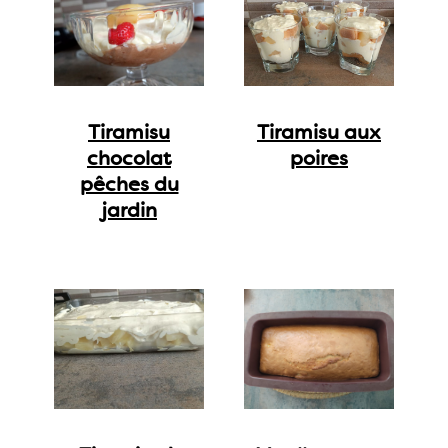
Tiramisu
Tiramisu aux
chocolat
poires
pêches du
jardin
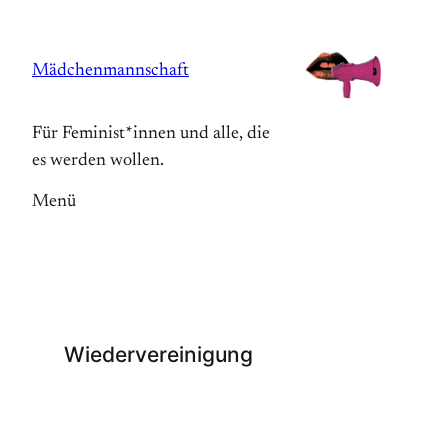
Zum
Inhalt
Mädchenmannschaft
springen
Für Feminist*innen und alle, die
es werden wollen.
Menü
Wiedervereinigung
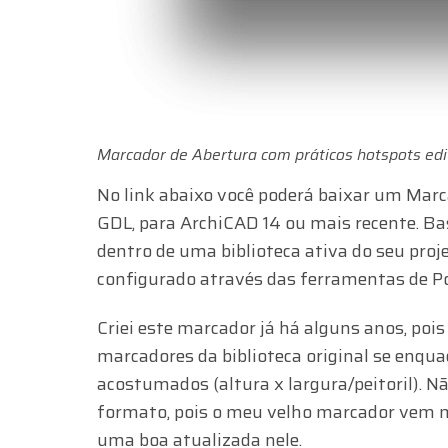
Marcador de Abertura com práticos hotspots edi
No link abaixo você poderá baixar um Mar
GDL, para ArchiCAD 14 ou mais recente. Ba
dentro de uma biblioteca ativa do seu proje
configurado através das ferramentas de Po
Criei este marcador já há alguns anos, po
marcadores da biblioteca original se enqu
acostumados (altura x largura/peitoril). N
formato, pois o meu velho marcador vem m
uma boa atualizada nele.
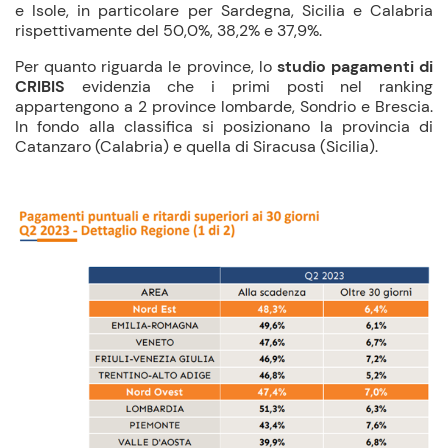
e Isole, in particolare per Sardegna, Sicilia e Calabria
rispettivamente del 50,0%, 38,2% e 37,9%.
Per quanto riguarda le province, lo
studio pagamenti di
CRIBIS
evidenzia che i primi posti nel ranking
appartengono a 2 province lombarde, Sondrio e Brescia.
In fondo alla classifica si posizionano la provincia di
Catanzaro (Calabria) e quella di Siracusa (Sicilia).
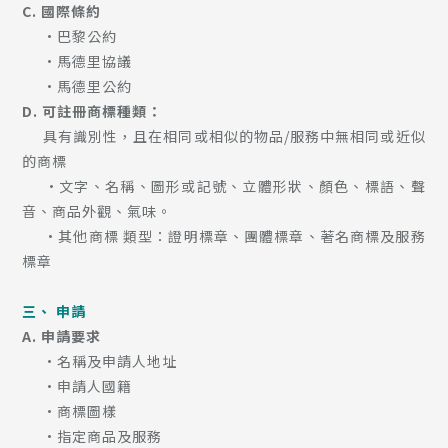
C. 國際條約
•巴黎公約
•馬德里協議
•馬德里公約
D. 可註冊商標種類：
具有識別性，且在相同或相似的物品/服務中無相同或近似
的商標
•文字、名稱、圖形或記號、立體形狀、顏色、標語、聲
音、商品外觀、氣味。
•其他商標 類型：證明標章、團體標章、著名商標及服務
標章
三、 申請
A. 申請要求
•名稱及申請人地址
•申請人國籍
•商標圖樣
•指定商品及服務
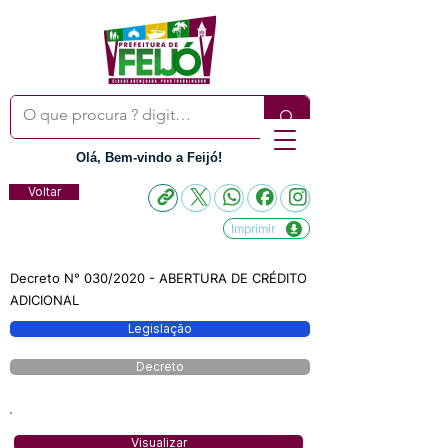
Olá, Bem-vindo a Feijó!
Voltar
Imprimir
Decreto N° 030/2020 - ABERTURA DE CRÉDITO
ADICIONAL
Legislação
Decreto
Visualizar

——————————

## Work item
What you return must match the records line for line, with the pictures left out.

## Answer section
Tiramisu
Tiramisu aux
chocolat
poires
pêches du
jardin
Zum
Inhalt
Mädchenmannschaft
springen
Für Feminist*innen und alle, die
es werden wollen.
Menü
Wiedervereinigung
Marcador de Abertura com práticos hotspots edi
No link abaixo você poderá baixar um Mar
GDL, para ArchiCAD 14 ou mais recente. Ba
dentro de uma biblioteca ativa do seu proje
configurado através das ferramentas de Po
Criei este marcador já há alguns anos, po
marcadores da biblioteca original se enqu
acostumados (altura x largura/peitoril). N
formato, pois o meu velho marcador vem m
uma boa atualizada nele.
e Isole, in particolare per Sardegna, Sicilia e Calabria
rispettivamente del 50,0%, 38,2% e 37,9%.
Per quanto riguarda le province, lo
studio pagamenti di
CRIBIS
evidenzia che i primi posti nel ranking
appartengono a 2 province lombarde, Sondrio e Brescia.
In fondo alla classifica si posizionano la provincia di
Catanzaro (Calabria) e quella di Siracusa (Sicilia).
C. 國際條約
•巴黎公約
•馬德里協議
•馬德里公約
D. 可註冊商標種類：
具有識別性，且在相同或相似的物品/服務中無相同或近似
的商標
•文字、名稱、圖形或記號、立體形狀、顏色、標語、聲
音、商品外觀、氣味。
•其他商標 類型：證明標章、團體標章、著名商標及服務
標章
三、 申請
A. 申請要求
•名稱及申請人地址
•申請人國籍
•商標圖樣
•指定商品及服務
Olá, Bem-vindo a Feijó!
Voltar
Imprimir
Decreto N° 030/2020 - ABERTURA DE CRÉDITO
ADICIONAL
Legislação
Decreto
Visualizar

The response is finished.